『ツインクロス』番外編
幸いなことに、男たちは夏樹を普通のか弱い女の子だと思っているらしい。

手足を縛られたりはしておらず、身動きは何も制限されていない。

しっかり取り囲まれてはいるものの、この人数なら何とかなるかも知れない。

だが…。


(気をつけなきゃいけないのは、さっきの拳銃だ…)


こいつらが、どんな集団かは分からない。

もしも組関係や何かだとしたら、それが本物だということもあり得るのだ。

(でも、逆にあれが本物だとしたら…。尚更このまま大人しく言うことを聞いてる訳にはいかないっ)

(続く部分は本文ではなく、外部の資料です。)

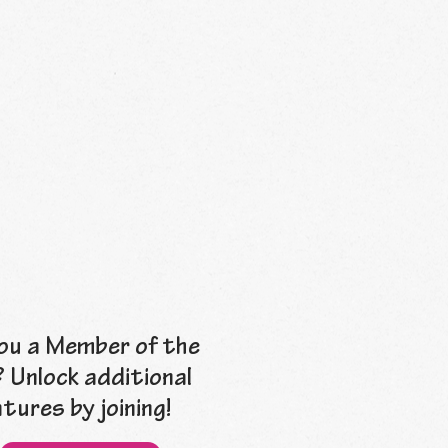
ou a Member of the
? Unlock additional
tures by joining!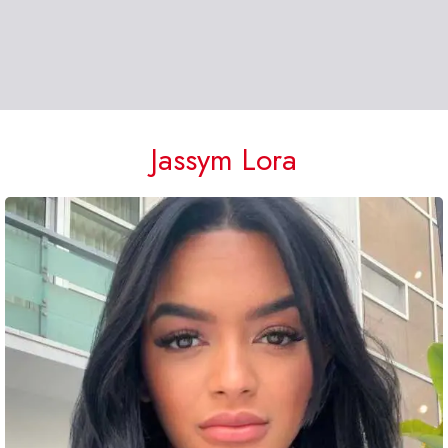
Jassym Lora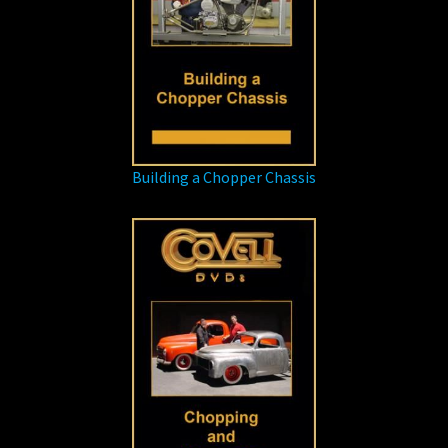
Building a Chopper Chassis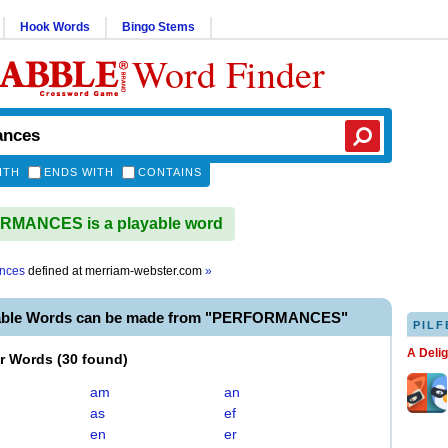
Hook Words
Bingo Stems
Word Finder
ITH
ENDS WITH
CONTAINS
MANCES is a playable word
nces
defined at
merriam-webster.com
»
yable Words can be made from "PERFORMANCES"
PILF
A Deli
er Words
(
30 found
)
am
an
as
ef
en
er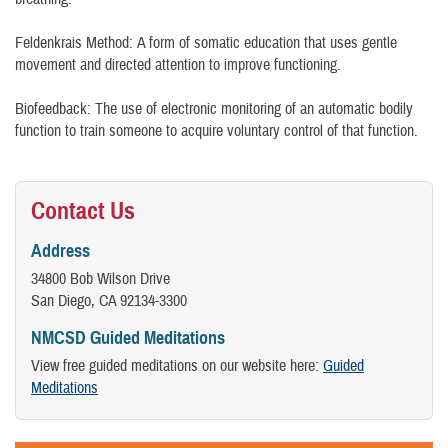
Feldenkrais Method: A form of somatic education that uses gentle
movement and directed attention to improve functioning.
Biofeedback: The use of electronic monitoring of an automatic bodily
function to train someone to acquire voluntary control of that function.
Contact Us
Address
34800 Bob Wilson Drive
San Diego, CA 92134-3300
NMCSD Guided Meditations
View free guided meditations on our website here:
Guided
Meditations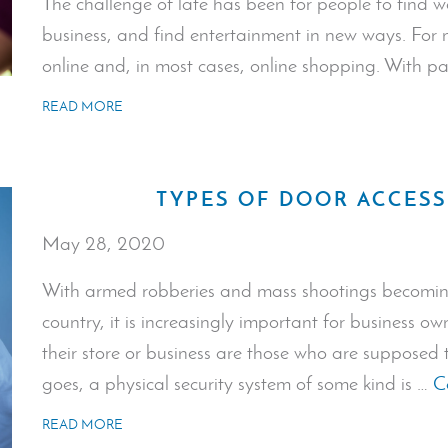
The challenge of late has been for people to find w
business, and find entertainment in new ways. For 
online and, in most cases, online shopping. With 
READ MORE
TYPES OF DOOR ACCES
May 28, 2020
With armed robberies and mass shootings becomi
country, it is increasingly important for business o
their store or business are those who are supposed
goes, a physical security system of some kind is …
C
READ MORE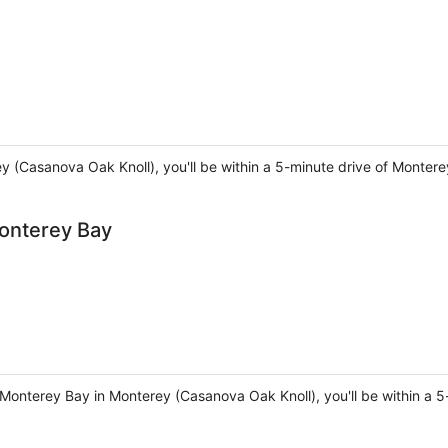
rey (Casanova Oak Knoll), you'll be within a 5-minute drive of Monter
onterey Bay
onterey Bay in Monterey (Casanova Oak Knoll), you'll be within a 5-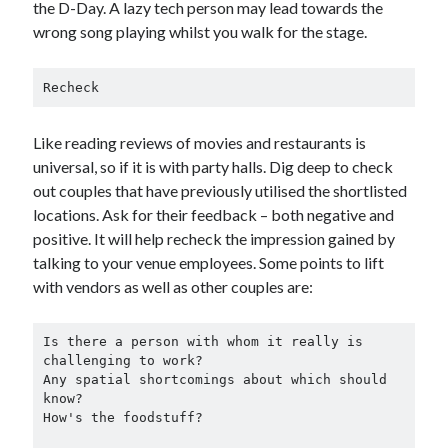
the D-Day. A lazy tech person may lead towards the
wrong song playing whilst you walk for the stage.
Recheck
Like reading reviews of movies and restaurants is
universal, so if it is with party halls. Dig deep to check
out couples that have previously utilised the shortlisted
locations. Ask for their feedback – both negative and
positive. It will help recheck the impression gained by
talking to your venue employees. Some points to lift
with vendors as well as other couples are:
Is there a person with whom it really is 
challenging to work?

Any spatial shortcomings about which should 
know?

How's the foodstuff?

自分が此処にいることで兄たちが本来の動きを封じられて、もしも怪我をしたり命に関わるようなことがあったら、自分は後悔してもしきれない。


「それにしても、あんた綺麗な顔してるなァ。兄貴は双子なんだろ?やっぱり似ていたりするのか?」

一人の男が膝をついて夏樹の顔を覗き込んで来た。

どうやら、ここにいる奴等は素性を調べただけで冬樹の顔までは知らないようだ。

(…そんな直接面識さえない奴に、ふゆちゃんを恨む権利なんかないっ)

こうなったら、一か八かで暴れてやる。


夏樹は俯いたまま口の端に笑みを浮かべると、拳に力を込めた。